**INSTRUCTIONS FOR THE TASK:** Taking the listing below, restate word for word each line from the line with "のカルテと比べて、だれにも読みやすくなります。" to the line with "フリーテンプレート機能の利便性を享受しています。統合セット機", ends included, and stop there.

=======

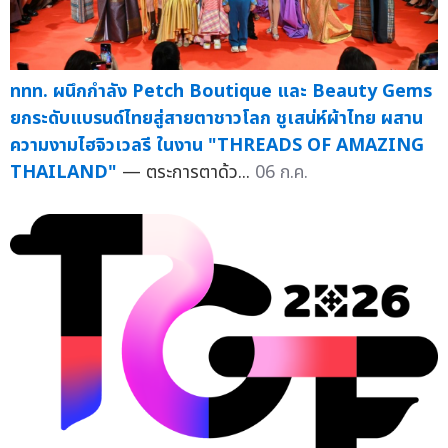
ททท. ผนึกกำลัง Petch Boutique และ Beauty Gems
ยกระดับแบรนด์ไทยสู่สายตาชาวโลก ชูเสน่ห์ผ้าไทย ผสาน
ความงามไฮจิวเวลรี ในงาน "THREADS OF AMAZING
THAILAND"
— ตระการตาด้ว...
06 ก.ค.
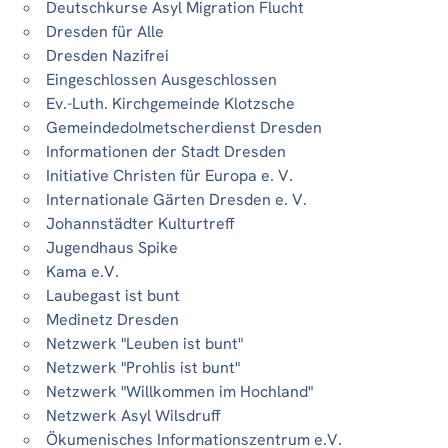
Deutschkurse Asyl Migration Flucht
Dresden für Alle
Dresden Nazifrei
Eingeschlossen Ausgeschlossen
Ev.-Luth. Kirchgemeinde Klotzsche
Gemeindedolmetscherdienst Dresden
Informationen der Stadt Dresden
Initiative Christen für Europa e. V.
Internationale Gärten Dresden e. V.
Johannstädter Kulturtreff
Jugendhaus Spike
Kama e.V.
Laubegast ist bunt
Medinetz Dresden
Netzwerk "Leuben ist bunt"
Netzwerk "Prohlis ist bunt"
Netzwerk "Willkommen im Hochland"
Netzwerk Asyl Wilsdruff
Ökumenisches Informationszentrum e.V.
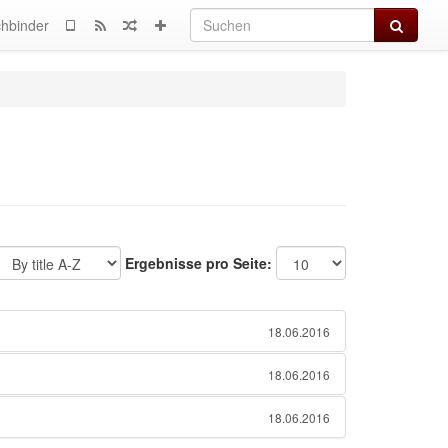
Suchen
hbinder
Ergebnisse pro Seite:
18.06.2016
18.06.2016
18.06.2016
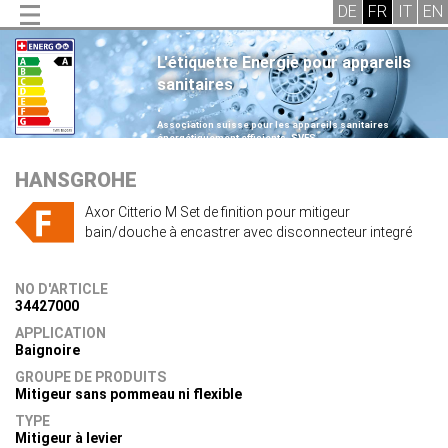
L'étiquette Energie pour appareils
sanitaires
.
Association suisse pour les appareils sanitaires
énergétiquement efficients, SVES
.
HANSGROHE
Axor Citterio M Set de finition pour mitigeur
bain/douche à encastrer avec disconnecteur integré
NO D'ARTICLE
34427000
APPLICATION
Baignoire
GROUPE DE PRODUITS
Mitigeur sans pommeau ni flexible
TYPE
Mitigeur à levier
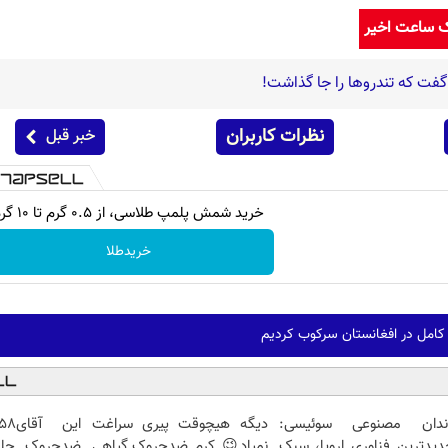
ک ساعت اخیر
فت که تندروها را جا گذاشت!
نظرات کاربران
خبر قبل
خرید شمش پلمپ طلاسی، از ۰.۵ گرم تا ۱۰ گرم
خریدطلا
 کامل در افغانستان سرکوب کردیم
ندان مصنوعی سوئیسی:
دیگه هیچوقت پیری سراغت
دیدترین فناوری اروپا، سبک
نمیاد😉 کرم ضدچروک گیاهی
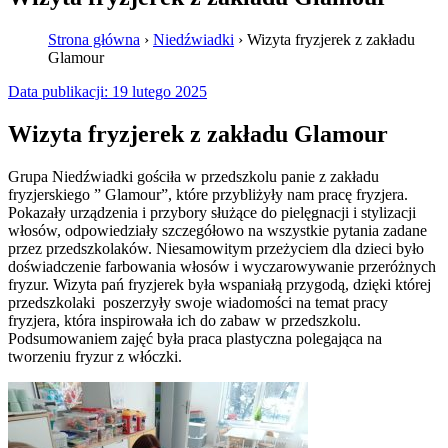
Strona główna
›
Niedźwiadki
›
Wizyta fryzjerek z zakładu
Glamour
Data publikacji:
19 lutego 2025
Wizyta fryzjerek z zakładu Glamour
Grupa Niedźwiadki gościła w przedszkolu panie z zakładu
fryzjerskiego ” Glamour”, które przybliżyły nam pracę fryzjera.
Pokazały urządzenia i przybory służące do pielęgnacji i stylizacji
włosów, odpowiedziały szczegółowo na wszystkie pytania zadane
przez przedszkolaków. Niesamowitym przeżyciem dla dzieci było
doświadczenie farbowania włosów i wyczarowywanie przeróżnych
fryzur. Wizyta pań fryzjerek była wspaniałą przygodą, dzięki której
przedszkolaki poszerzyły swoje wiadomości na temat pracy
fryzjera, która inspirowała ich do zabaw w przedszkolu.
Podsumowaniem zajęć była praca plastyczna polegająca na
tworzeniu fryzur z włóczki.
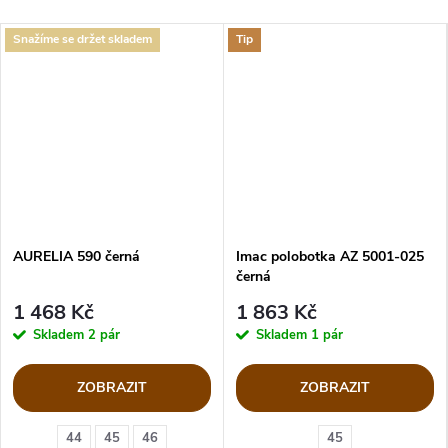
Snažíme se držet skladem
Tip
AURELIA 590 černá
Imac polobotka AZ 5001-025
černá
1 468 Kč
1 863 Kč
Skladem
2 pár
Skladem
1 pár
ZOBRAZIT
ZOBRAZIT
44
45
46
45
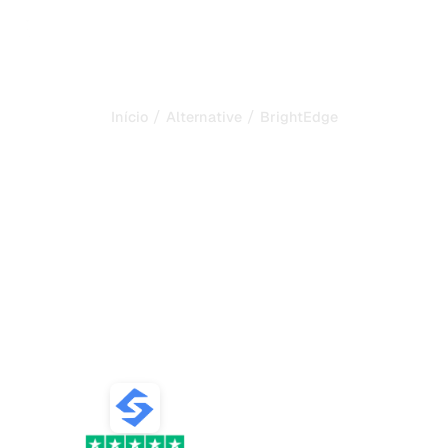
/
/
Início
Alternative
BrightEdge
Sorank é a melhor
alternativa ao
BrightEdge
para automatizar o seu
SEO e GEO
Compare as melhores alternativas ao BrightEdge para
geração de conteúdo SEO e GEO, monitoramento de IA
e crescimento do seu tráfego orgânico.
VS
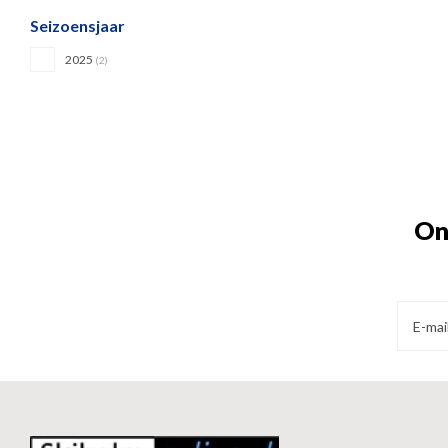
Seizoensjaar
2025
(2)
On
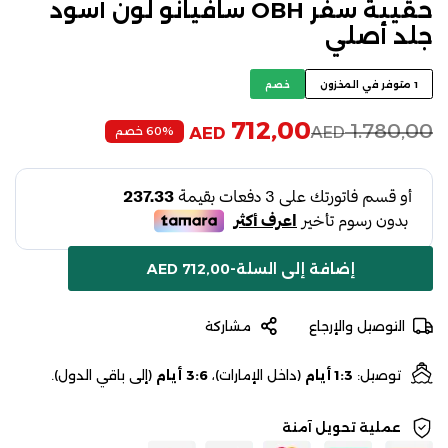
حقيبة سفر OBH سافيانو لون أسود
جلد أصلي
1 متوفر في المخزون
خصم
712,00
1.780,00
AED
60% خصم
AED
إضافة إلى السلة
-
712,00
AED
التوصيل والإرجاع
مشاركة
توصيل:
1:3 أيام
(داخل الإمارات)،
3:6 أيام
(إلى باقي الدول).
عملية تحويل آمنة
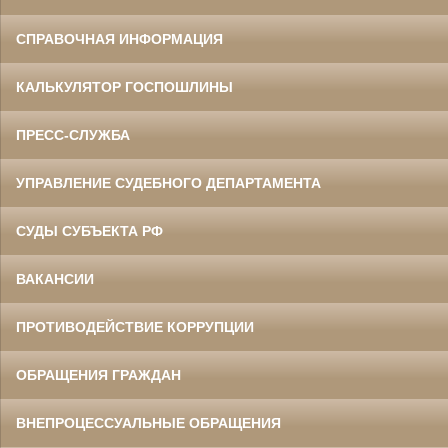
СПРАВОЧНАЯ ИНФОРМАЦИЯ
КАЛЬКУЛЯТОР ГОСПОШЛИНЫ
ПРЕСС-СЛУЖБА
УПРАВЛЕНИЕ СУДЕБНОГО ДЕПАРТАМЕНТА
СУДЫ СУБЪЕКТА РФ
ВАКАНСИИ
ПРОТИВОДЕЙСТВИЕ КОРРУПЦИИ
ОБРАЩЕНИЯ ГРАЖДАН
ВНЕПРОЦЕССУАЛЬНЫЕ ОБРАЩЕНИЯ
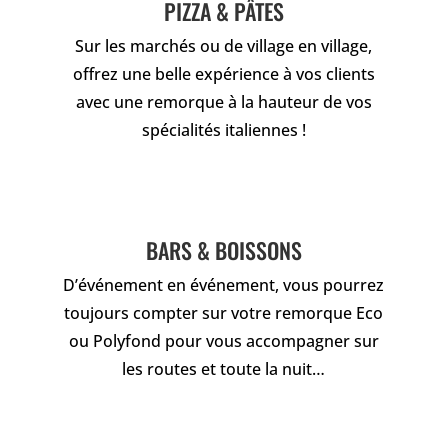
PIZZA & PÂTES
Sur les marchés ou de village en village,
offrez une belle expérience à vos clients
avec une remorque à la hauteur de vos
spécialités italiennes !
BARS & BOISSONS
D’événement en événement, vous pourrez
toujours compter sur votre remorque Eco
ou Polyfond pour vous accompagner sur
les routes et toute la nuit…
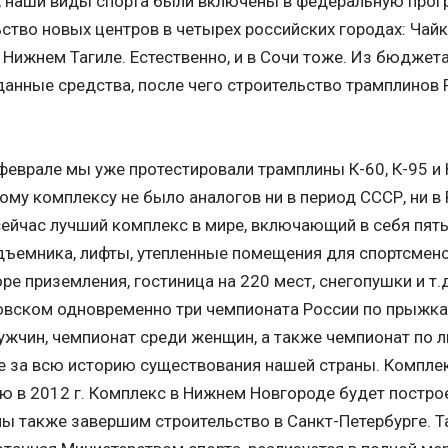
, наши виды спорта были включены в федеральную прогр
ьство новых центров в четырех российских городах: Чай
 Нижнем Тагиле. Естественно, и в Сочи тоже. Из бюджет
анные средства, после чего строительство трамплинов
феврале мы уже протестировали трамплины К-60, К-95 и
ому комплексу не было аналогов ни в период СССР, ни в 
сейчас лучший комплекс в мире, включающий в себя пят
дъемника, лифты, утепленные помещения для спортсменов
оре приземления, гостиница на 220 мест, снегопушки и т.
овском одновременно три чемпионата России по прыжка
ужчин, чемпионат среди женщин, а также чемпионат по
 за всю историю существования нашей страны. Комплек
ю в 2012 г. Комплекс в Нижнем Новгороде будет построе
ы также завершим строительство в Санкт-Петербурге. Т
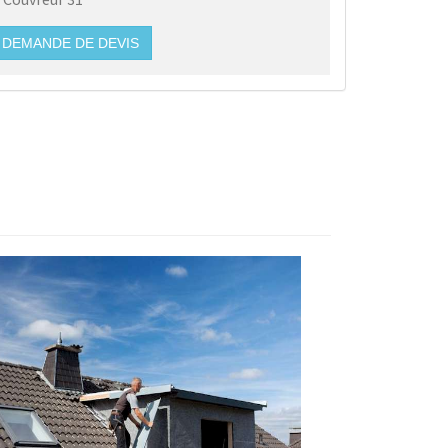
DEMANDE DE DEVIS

=======

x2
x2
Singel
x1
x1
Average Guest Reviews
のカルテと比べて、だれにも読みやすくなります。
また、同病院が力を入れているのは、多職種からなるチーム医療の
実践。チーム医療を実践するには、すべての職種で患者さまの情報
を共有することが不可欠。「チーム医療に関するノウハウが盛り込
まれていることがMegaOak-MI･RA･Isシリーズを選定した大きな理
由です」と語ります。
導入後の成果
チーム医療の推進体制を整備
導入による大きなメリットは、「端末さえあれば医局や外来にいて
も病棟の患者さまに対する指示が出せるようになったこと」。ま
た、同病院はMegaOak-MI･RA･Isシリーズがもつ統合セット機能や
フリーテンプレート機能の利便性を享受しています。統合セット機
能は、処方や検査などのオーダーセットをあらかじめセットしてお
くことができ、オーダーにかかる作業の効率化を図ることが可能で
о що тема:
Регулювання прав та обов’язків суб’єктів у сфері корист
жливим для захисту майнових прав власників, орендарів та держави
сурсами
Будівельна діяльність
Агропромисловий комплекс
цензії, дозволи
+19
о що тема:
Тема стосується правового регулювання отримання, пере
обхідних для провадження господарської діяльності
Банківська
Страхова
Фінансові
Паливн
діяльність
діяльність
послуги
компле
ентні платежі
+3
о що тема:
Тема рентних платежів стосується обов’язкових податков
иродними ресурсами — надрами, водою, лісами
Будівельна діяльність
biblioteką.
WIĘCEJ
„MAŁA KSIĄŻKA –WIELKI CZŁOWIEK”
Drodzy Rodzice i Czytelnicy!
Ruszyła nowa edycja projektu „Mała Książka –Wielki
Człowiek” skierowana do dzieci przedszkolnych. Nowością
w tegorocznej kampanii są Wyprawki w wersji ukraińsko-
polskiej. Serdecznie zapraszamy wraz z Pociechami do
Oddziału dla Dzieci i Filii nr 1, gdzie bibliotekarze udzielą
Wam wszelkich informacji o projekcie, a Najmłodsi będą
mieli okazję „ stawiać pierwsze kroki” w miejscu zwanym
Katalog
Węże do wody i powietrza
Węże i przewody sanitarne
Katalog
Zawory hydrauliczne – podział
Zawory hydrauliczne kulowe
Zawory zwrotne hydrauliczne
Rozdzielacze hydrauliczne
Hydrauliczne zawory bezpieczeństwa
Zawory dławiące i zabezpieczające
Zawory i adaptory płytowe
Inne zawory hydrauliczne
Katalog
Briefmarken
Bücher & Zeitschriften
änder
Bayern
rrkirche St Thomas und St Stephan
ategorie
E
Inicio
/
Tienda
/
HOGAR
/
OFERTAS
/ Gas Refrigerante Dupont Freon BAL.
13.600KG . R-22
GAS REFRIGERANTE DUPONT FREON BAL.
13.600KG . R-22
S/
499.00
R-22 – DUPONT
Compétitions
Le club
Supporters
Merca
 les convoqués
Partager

=======

**ANSWER SECTION:**
のカルテと比べて、だれにも読みやすくなります。
また、同病院が力を入れているのは、多職種からなるチーム医療の
実践。チーム医療を実践するには、すべての職種で患者さまの情報
を共有することが不可欠。「チーム医療に関するノウハウが盛り込
まれていることがMegaOak-MI･RA･Isシリーズを選定した大きな理
由です」と語ります。
導入後の成果
チーム医療の推進体制を整備
導入による大きなメリットは、「端末さえあれば医局や外来にいて
も病棟の患者さまに対する指示が出せるようになったこと」。ま
た、同病院はMegaOak-MI･RA･Isシリーズがもつ統合セット機能や
フリーテンプレート機能の利便性を享受しています。統合セット機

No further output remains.